CONSERVATION -- First the state bird, then an elk, and a trout.
These iconic Idaho species are featured on the state's wildlife specialty license plates that can be seen on the front and rear bumpers of thousands of vehicles in Idaho in license plate program that raises money for wildlife conservation.
Funding from sales of these plates is earmarked for managing wildlife that are not hunted, fished or trapped—more than 10,000 species or 98 percent of Idaho’s species diversity.
Idaho Fish and Game has received about $850,000 a year in recent years from revenue generated by the three wildlife plates.
- Idaho’s 30 specialty license plates -- benefiting non-profit efforts including trails work and even a Corvette club and an appaloosa horse club -- raise $1.6 million a year for the various groups that benefit from them.
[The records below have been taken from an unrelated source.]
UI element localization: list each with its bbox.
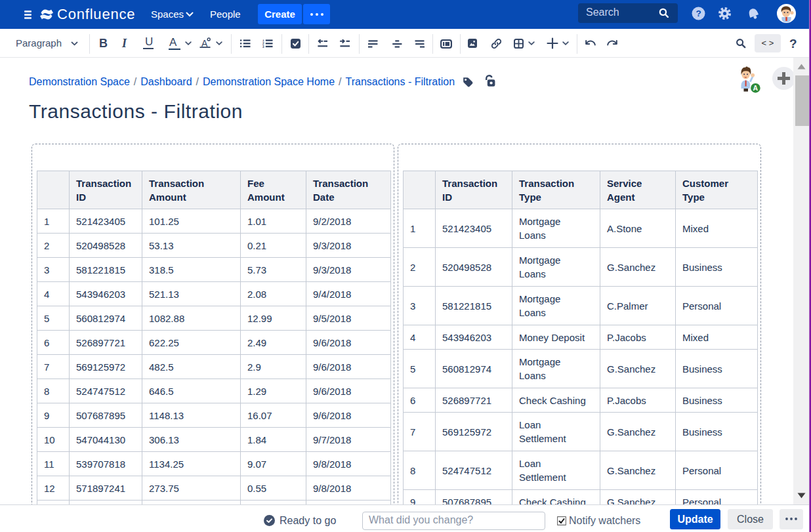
svg-text:3: 3 (262, 45, 264, 48)
svg-text:A: A (753, 84, 759, 92)
svg-text:?: ? (696, 9, 701, 18)
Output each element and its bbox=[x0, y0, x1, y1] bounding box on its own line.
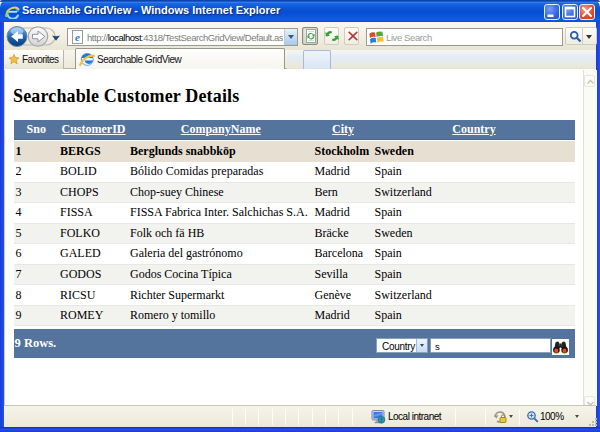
svg-text:e: e bbox=[75, 31, 80, 43]
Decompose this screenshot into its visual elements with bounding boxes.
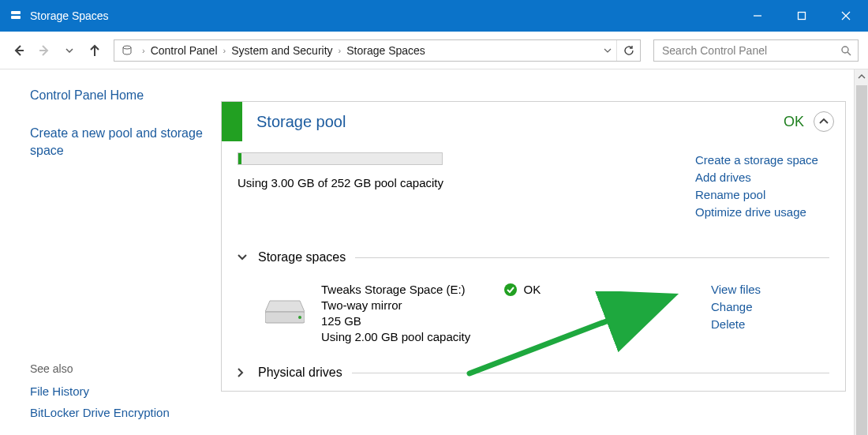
refresh-button[interactable] <box>616 40 640 61</box>
section-divider <box>355 257 829 258</box>
change-space-link[interactable]: Change <box>711 299 829 315</box>
space-status-text: OK <box>524 282 541 298</box>
titlebar: Storage Spaces <box>0 0 868 32</box>
optimize-drive-usage-link[interactable]: Optimize drive usage <box>695 204 829 220</box>
space-actions: View files Change Delete <box>695 282 829 345</box>
svg-rect-0 <box>11 11 21 14</box>
chevron-right-icon <box>238 368 250 377</box>
breadcrumb-sep-icon: › <box>221 46 229 55</box>
sidebar-create-pool-link[interactable]: Create a new pool and storage space <box>30 125 205 159</box>
pool-title: Storage pool <box>256 113 784 131</box>
minimize-button[interactable] <box>735 0 780 32</box>
nav-back-button[interactable] <box>9 41 28 60</box>
main: Storage pool OK Using 3.00 GB of 252 GB … <box>221 69 868 435</box>
pool-usage-bar <box>238 152 443 165</box>
close-button[interactable] <box>824 0 868 32</box>
breadcrumb-sep-icon: › <box>336 46 344 55</box>
sidebar-home-link[interactable]: Control Panel Home <box>30 88 205 103</box>
svg-rect-3 <box>799 13 806 20</box>
breadcrumb-item[interactable]: Control Panel <box>148 44 221 57</box>
storage-spaces-label: Storage spaces <box>258 250 346 264</box>
panel-body: Using 3.00 GB of 252 GB pool capacity Cr… <box>222 141 845 391</box>
nav-recent-dropdown[interactable] <box>60 41 79 60</box>
chevron-down-icon <box>238 254 250 261</box>
svg-point-9 <box>123 46 131 49</box>
maximize-button[interactable] <box>780 0 824 32</box>
physical-drives-section-header[interactable]: Physical drives <box>238 366 829 380</box>
drive-icon <box>261 299 309 345</box>
svg-point-14 <box>298 316 301 319</box>
add-drives-link[interactable]: Add drives <box>695 170 829 186</box>
delete-space-link[interactable]: Delete <box>711 317 829 332</box>
storage-spaces-icon <box>9 9 22 22</box>
address-bar[interactable]: › Control Panel › System and Security › … <box>114 39 641 62</box>
svg-point-10 <box>842 47 848 53</box>
address-history-dropdown[interactable] <box>599 48 616 53</box>
status-ok-icon <box>503 283 518 297</box>
pool-status-text: OK <box>784 114 804 130</box>
content-area: Control Panel Home Create a new pool and… <box>0 69 868 435</box>
space-usage: Using 2.00 GB pool capacity <box>321 329 695 345</box>
section-divider <box>352 373 829 373</box>
storage-space-item: Tweaks Storage Space (E:) OK Two-way mir… <box>238 282 829 345</box>
pool-usage-text: Using 3.00 GB of 252 GB pool capacity <box>238 176 695 189</box>
nav-forward-button[interactable] <box>35 41 54 60</box>
search-input[interactable] <box>660 43 840 58</box>
pool-usage-fill <box>238 153 241 164</box>
nav-up-button[interactable] <box>85 41 104 60</box>
svg-marker-12 <box>265 301 305 312</box>
svg-line-11 <box>847 52 851 55</box>
pool-actions: Create a storage space Add drives Rename… <box>695 152 829 220</box>
space-mode: Two-way mirror <box>321 298 695 313</box>
scroll-up-arrow-icon[interactable] <box>855 69 868 84</box>
svg-point-15 <box>504 283 517 296</box>
sidebar-see-also-label: See also <box>30 362 205 375</box>
pool-status-stripe <box>222 102 242 141</box>
breadcrumb-item[interactable]: Storage Spaces <box>343 44 428 57</box>
window-title: Storage Spaces <box>30 9 735 22</box>
navbar: › Control Panel › System and Security › … <box>0 32 868 69</box>
drive-stack-icon <box>114 44 140 57</box>
search-icon[interactable] <box>840 45 851 56</box>
space-size: 125 GB <box>321 313 695 329</box>
create-space-link[interactable]: Create a storage space <box>695 152 829 168</box>
collapse-pool-button[interactable] <box>814 111 834 132</box>
sidebar: Control Panel Home Create a new pool and… <box>0 69 221 435</box>
vertical-scrollbar[interactable] <box>854 69 868 435</box>
breadcrumb-item[interactable]: System and Security <box>228 44 335 57</box>
rename-pool-link[interactable]: Rename pool <box>695 187 829 203</box>
storage-pool-panel: Storage pool OK Using 3.00 GB of 252 GB … <box>221 101 846 392</box>
search-box[interactable] <box>653 39 859 62</box>
physical-drives-label: Physical drives <box>258 366 342 380</box>
view-files-link[interactable]: View files <box>711 282 829 298</box>
breadcrumb-sep-icon: › <box>140 46 148 55</box>
sidebar-bitlocker-link[interactable]: BitLocker Drive Encryption <box>30 406 205 419</box>
storage-spaces-section-header[interactable]: Storage spaces <box>238 250 829 264</box>
sidebar-file-history-link[interactable]: File History <box>30 384 205 398</box>
scrollbar-thumb[interactable] <box>856 85 867 435</box>
space-name: Tweaks Storage Space (E:) <box>321 282 466 298</box>
svg-rect-1 <box>11 16 21 19</box>
panel-header: Storage pool OK <box>222 102 845 141</box>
Idaho’s first wildlife license plate, the mountain bluebird, was approved by the Legislature in 1992 and went on sale July 1, 1993. A second plate, the Rocky Mountain elk, was added in 1998, followed by the cutthroat trout plate in 2003.
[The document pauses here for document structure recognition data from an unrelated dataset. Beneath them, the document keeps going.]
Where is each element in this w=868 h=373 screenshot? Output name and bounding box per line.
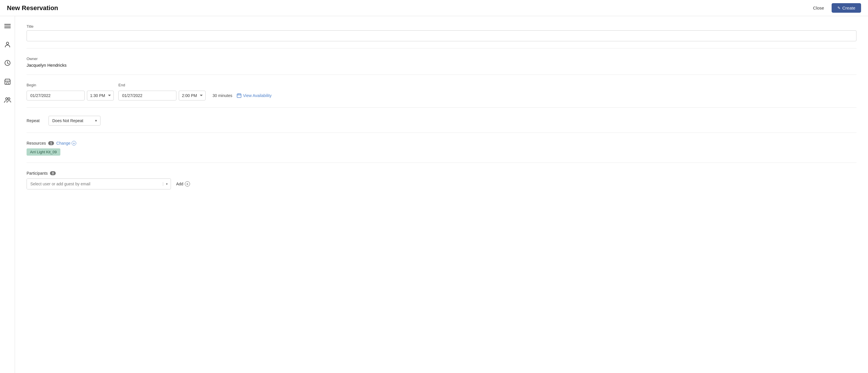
svg-rect-0 (4, 24, 11, 25)
begin-date-input[interactable] (27, 91, 85, 100)
repeat-row: Repeat Does Not Repeat ▼ (27, 116, 857, 126)
calendar-icon (237, 93, 241, 98)
title-label: Title (27, 24, 857, 29)
group-icon[interactable] (2, 95, 13, 105)
begin-group: Begin 1:30 PM (27, 83, 114, 100)
owner-section: Owner Jacquelyn Hendricks (27, 57, 857, 75)
add-button[interactable]: Add + (174, 180, 192, 188)
begin-inputs: 1:30 PM (27, 91, 114, 100)
participants-input[interactable] (27, 179, 163, 189)
header-actions: Close ✎ Create (809, 3, 861, 13)
end-inputs: 2:00 PM (118, 91, 206, 100)
participants-badge: 0 (50, 171, 56, 175)
svg-rect-9 (237, 94, 241, 98)
resources-header: Resources 1 Change + (27, 141, 857, 146)
svg-point-8 (8, 98, 10, 100)
store-icon[interactable] (2, 76, 13, 87)
chevron-down-icon[interactable]: ▾ (163, 182, 170, 186)
page-title: New Reservation (7, 4, 58, 12)
repeat-select-wrapper: Does Not Repeat ▼ (49, 116, 100, 126)
view-availability-link[interactable]: View Availability (237, 93, 272, 98)
create-icon: ✎ (837, 6, 841, 10)
change-label: Change (56, 141, 70, 146)
resources-label: Resources (27, 141, 46, 146)
content: Title Owner Jacquelyn Hendricks Begin 1:… (15, 16, 868, 373)
datetime-row: Begin 1:30 PM End 2:00 PM (27, 83, 857, 100)
owner-value: Jacquelyn Hendricks (27, 63, 857, 67)
end-label: End (118, 83, 206, 87)
participants-input-row: ▾ Add + (27, 179, 857, 189)
begin-time-select[interactable]: 1:30 PM (87, 91, 114, 100)
change-link[interactable]: Change + (56, 141, 76, 146)
person-icon[interactable] (2, 39, 13, 50)
title-section: Title (27, 24, 857, 49)
participants-label: Participants (27, 171, 48, 176)
repeat-select[interactable]: Does Not Repeat (49, 116, 100, 126)
duration-text: 30 minutes (213, 93, 232, 98)
end-time-select[interactable]: 2:00 PM (179, 91, 206, 100)
header: New Reservation Close ✎ Create (0, 0, 868, 16)
end-group: End 2:00 PM (118, 83, 206, 100)
participants-select-wrapper[interactable]: ▾ (27, 179, 171, 189)
svg-point-7 (5, 98, 7, 100)
owner-label: Owner (27, 57, 857, 61)
resources-badge: 1 (48, 141, 54, 145)
plus-circle-icon: + (185, 181, 190, 187)
view-availability-label: View Availability (243, 93, 272, 98)
clock-icon[interactable] (2, 58, 13, 68)
participants-header: Participants 0 (27, 171, 857, 176)
svg-rect-1 (4, 26, 11, 27)
sidebar (0, 16, 15, 373)
add-label: Add (176, 182, 183, 186)
svg-rect-6 (7, 82, 8, 84)
participants-section: Participants 0 ▾ Add + (27, 171, 857, 196)
repeat-section: Repeat Does Not Repeat ▼ (27, 116, 857, 133)
resources-section: Resources 1 Change + Arri Light Kit_09 (27, 141, 857, 163)
create-button[interactable]: ✎ Create (832, 3, 861, 13)
close-button[interactable]: Close (809, 4, 828, 12)
main-layout: Title Owner Jacquelyn Hendricks Begin 1:… (0, 16, 868, 373)
end-date-input[interactable] (118, 91, 177, 100)
svg-rect-5 (5, 81, 10, 84)
title-input[interactable] (27, 30, 857, 41)
begin-label: Begin (27, 83, 114, 87)
datetime-section: Begin 1:30 PM End 2:00 PM (27, 83, 857, 108)
svg-point-3 (6, 42, 9, 44)
create-label: Create (842, 5, 855, 10)
svg-rect-2 (4, 27, 11, 28)
resource-tag: Arri Light Kit_09 (27, 148, 60, 156)
plus-circle-icon: + (72, 141, 76, 146)
menu-icon[interactable] (2, 21, 13, 31)
repeat-label: Repeat (27, 118, 44, 123)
No state tax dollars are provided for wildlife diversity, conservation education and recreation programs, nor are any revenues from the sale of hunting or fishing licenses spent to implement wildlife diversity management and conservation. The primary source of revenue is the Idaho wildlife specialty license plates, partnered with direct donations, federal and private grants, and fundraising initiatives.